EXERCISE
Extract only the lines from the start of the entries below to the line with "Duftlys og røkelse", inclusive; omit every picture.

[SUPPLIED DATA Boundary: Start]

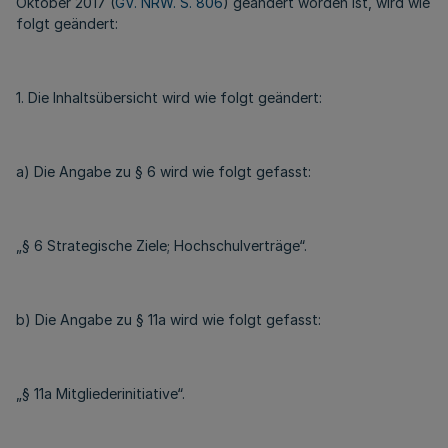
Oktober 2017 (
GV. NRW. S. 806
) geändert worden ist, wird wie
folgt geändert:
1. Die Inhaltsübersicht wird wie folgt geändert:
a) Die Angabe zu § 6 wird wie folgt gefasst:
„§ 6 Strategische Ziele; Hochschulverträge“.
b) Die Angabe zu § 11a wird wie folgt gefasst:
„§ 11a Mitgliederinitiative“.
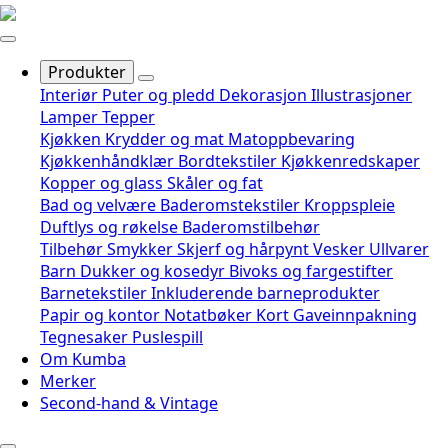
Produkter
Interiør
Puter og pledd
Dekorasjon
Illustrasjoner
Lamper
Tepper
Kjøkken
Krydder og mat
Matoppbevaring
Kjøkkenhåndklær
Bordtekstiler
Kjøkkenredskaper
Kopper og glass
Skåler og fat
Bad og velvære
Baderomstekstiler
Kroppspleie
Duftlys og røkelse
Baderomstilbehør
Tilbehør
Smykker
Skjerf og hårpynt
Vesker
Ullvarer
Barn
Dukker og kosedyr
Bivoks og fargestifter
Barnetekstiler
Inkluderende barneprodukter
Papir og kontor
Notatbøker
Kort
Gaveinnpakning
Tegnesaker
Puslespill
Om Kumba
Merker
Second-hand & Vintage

[SUPPLIED DATA Boundary: End]

TASK SOLUTION
Oktober 2017 (
GV. NRW. S. 806
) geändert worden ist, wird wie
folgt geändert:
1. Die Inhaltsübersicht wird wie folgt geändert:
a) Die Angabe zu § 6 wird wie folgt gefasst:
„§ 6 Strategische Ziele; Hochschulverträge“.
b) Die Angabe zu § 11a wird wie folgt gefasst:
„§ 11a Mitgliederinitiative“.
Produkter
Interiør
Puter og pledd
Dekorasjon
Illustrasjoner
Lamper
Tepper
Kjøkken
Krydder og mat
Matoppbevaring
Kjøkkenhåndklær
Bordtekstiler
Kjøkkenredskaper
Kopper og glass
Skåler og fat
Bad og velvære
Baderomstekstiler
Kroppspleie
Duftlys og røkelse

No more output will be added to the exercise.